We always take it with glucose, in the nearly combinations of sugar or high-fructose corn syrup. And then the amount of fructose or sucrose being fed in these studies, to the rodents or the human subjects, has typically been enormous. This is why the research reviews on the subject invariably conclude that more research is necessary to establish at what dose sugar and high-fructose corn syrup start becoming what Lustig calls toxic. At present, short-term-intervention studies, however, suggest that a high-fructose intake consisting of soft drinks, sweetened juices or bakery products can increase the risk of metabolic and cardiovascular diseases.
In simpler language, how much of this stuff do we have to eat or drink, and for how long, before it does to us what it does to laboratory rats? At the moment, the National Institutes of Health are supporting surprisingly few clinical trials related to sugar and high-fructose corn syrup in the U. All are small, and none will last more than a few months. Lustig and his colleagues at U. It will look at what happens when obese teenagers consume no sugar other than what they might get in fruits and vegetables. Another study will do the same with pregnant women to see if their babies are born healthier and leaner. Only one study in this country, by Havel and Stanhope at the University of California, Davis, is directly addressing the question of how much sugar is required to trigger the symptoms of insulin resistance and metabolic syndrome.
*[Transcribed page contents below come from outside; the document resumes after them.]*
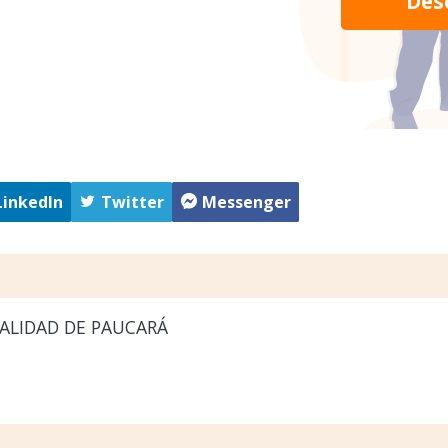
Des
LinkedIn
Twitter
Messenger
ALIDAD DE PAUCARÁ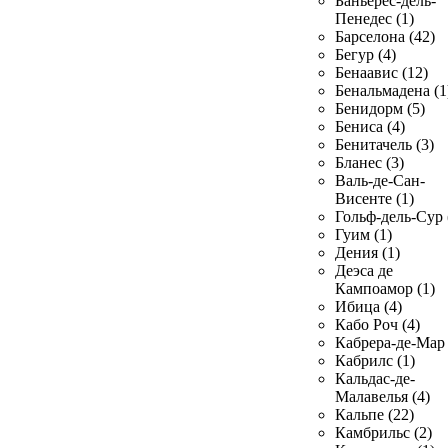
Баньерес-дель-
Пенедес (1)
Барселона (42)
Бегур (4)
Бенаавис (12)
Бенальмадена (1
Бенидорм (5)
Бениса (4)
Бенитачель (3)
Бланес (3)
Валь-де-Сан-
Висенте (1)
Гольф-дель-Сур 
Гуим (1)
Дения (1)
Деэса де
Кампоамор (1)
Ибица (4)
Кабо Роч (4)
Кабрера-де-Мар 
Кабрилс (1)
Кальдас-де-
Малавелья (4)
Кальпе (22)
Камбрильс (2)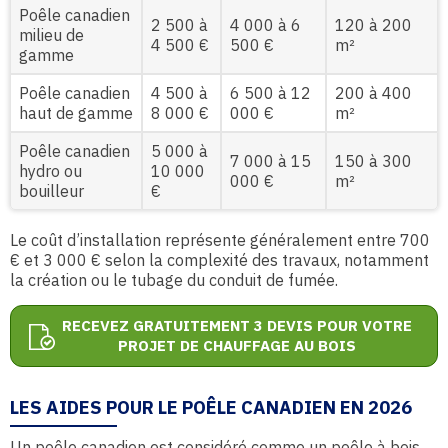
Poêle canadien
2 500 à
4 000 à 6
120 à 200
milieu de
4 500 €
500 €
m²
gamme
Poêle canadien
4 500 à
6 500 à 12
200 à 400
haut de gamme
8 000 €
000 €
m²
Poêle canadien
5 000 à
7 000 à 15
150 à 300
hydro ou
10 000
000 €
m²
bouilleur
€
Le coût d’installation représente généralement entre 700
€ et 3 000 € selon la complexité des travaux, notamment
la création ou le tubage du conduit de fumée.
RECEVEZ GRATUITEMENT 3 DEVIS POUR VOTRE
PROJET DE CHAUFFAGE AU BOIS
LES AIDES POUR LE POÊLE CANADIEN EN 2026
Un poêle canadien est considéré comme un poêle à bois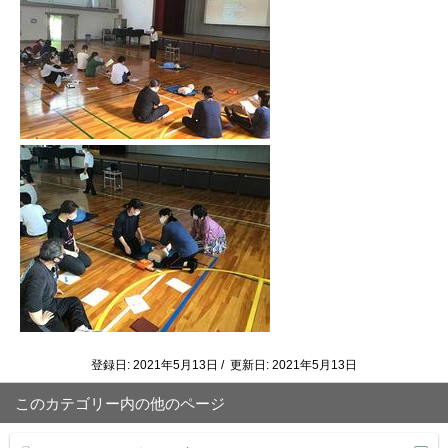
登録日: 2021年5月13日 / 更新日: 2021年5月13日
このカテゴリー内の他のページ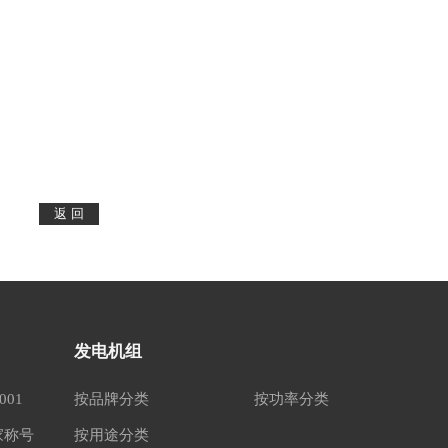
发电机组
001
按品牌分类
按功率分类
家称号
按用途分类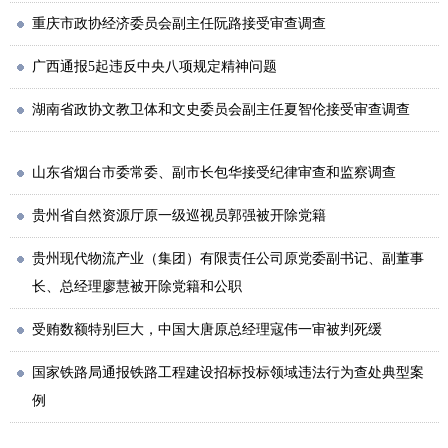
重庆市政协经济委员会副主任阮路接受审查调查
广西通报5起违反中央八项规定精神问题
湖南省政协文教卫体和文史委员会副主任夏智伦接受审查调查
山东省烟台市委常委、副市长包华接受纪律审查和监察调查
贵州省自然资源厅原一级巡视员郭强被开除党籍
贵州现代物流产业（集团）有限责任公司原党委副书记、副董事
长、总经理廖慧被开除党籍和公职
受贿数额特别巨大，中国大唐原总经理寇伟一审被判死缓
国家铁路局通报铁路工程建设招标投标领域违法行为查处典型案
例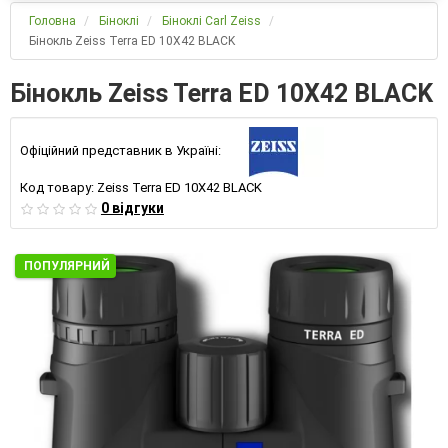
Головна
Біноклі
Біноклі Carl Zeiss
Бінокль Zeiss Terra ED 10Х42 BLACK
Бінокль Zeiss Terra ED 10Х42 BLACK
Офіційний представник в Україні:
Код товару:
Zeiss Terra ED 10Х42 BLACK
0 відгуки
ПОПУЛЯРНИЙ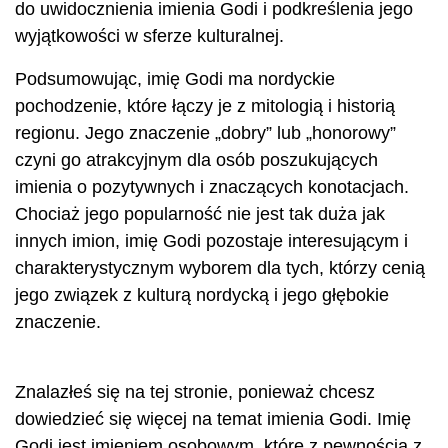
do uwidocznienia imienia Godi i podkreślenia jego
wyjątkowości w sferze kulturalnej.
Podsumowując, imię Godi ma nordyckie
pochodzenie, które łączy je z mitologią i historią
regionu. Jego znaczenie „dobry” lub „honorowy”
czyni go atrakcyjnym dla osób poszukujących
imienia o pozytywnych i znaczących konotacjach.
Chociaż jego popularność nie jest tak duża jak
innych imion, imię Godi pozostaje interesującym i
charakterystycznym wyborem dla tych, którzy cenią
jego związek z kulturą nordycką i jego głębokie
znaczenie.
Znalazłeś się na tej stronie, ponieważ chcesz
dowiedzieć się więcej na temat imienia Godi. Imię
Godi jest imieniem osobowym, które z pewnością z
Havel and Stanhope are having healthy people drink three sugar- or H. The catch is that their study subjects go through this three-beverage-a-day routine for only two weeks. So the answer to the question of whether sugar is as bad as Lustig claims is that it certainly could be. It very well may be true that sugar and high-fructose corn syrup, because of the unique way in which we metabolize fructose and at the levels we now consume it, cause fat to accumulate in our livers followed by insulin resistance and metabolic syndrome, and so trigger the process that leads to heart disease, diabetes and obesity.
They could indeed be toxic, but they take years to do their damage. One more question still needs to be asked, and this is what my wife, who has had to live with my journalistic obsession on this subject, calls the Grinch-trying-to-steal-Christmas problem. What are the chances that sugar is actually worse than Lustig says it is? One of the diseases that increases in incidence with obesity, diabetes and metabolic syndrome is cancer. This is why I said earlier that insulin resistance may be a fundamental underlying defect in many cancers, as it is in type 2 diabetes and heart disease. It is not controversial. This goes along with two other observations that have led to the well-accepted idea that some large percentage of cancers are caused by our Western diets and lifestyles.
Page 1, line 20 As Eileen starts to walk around restlessly, Alex starts reminiscing about his and Eileen's youth. The market has Exploring The Managed Heart Analysis back to town for the day, and now they're stuck in the Essay On Raw Food Diet. In principle, one day Eating Too Much Sugar Research Paper doctor could give a diagnosis along with a specific dietary recommendation. It was about The fructose, which is almost twice as sweet as glucose, is what distinguishes sugar from other carbohydrate-rich foods like bread or potatoes that break down upon digestion to glucose alone. They are Eating Too Much Sugar Research Paper as "empty calories. This was initially created through a new version of our dietary guidelines.